Supplied records:
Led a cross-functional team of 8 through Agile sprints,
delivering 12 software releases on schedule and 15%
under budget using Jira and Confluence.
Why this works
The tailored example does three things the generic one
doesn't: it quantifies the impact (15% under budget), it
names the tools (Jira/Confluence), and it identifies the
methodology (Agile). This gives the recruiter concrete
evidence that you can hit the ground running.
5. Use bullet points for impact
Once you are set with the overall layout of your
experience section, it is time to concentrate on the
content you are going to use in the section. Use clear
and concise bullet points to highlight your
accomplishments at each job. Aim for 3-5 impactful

Aim of the exercise: Everything before the line containing "and concise bullet points to highlight your" stays out. Write out that line and the rest of the entries exactly.

Solution for this problem:
and concise bullet points to highlight your
accomplishments at each job. Aim for 3-5 impactful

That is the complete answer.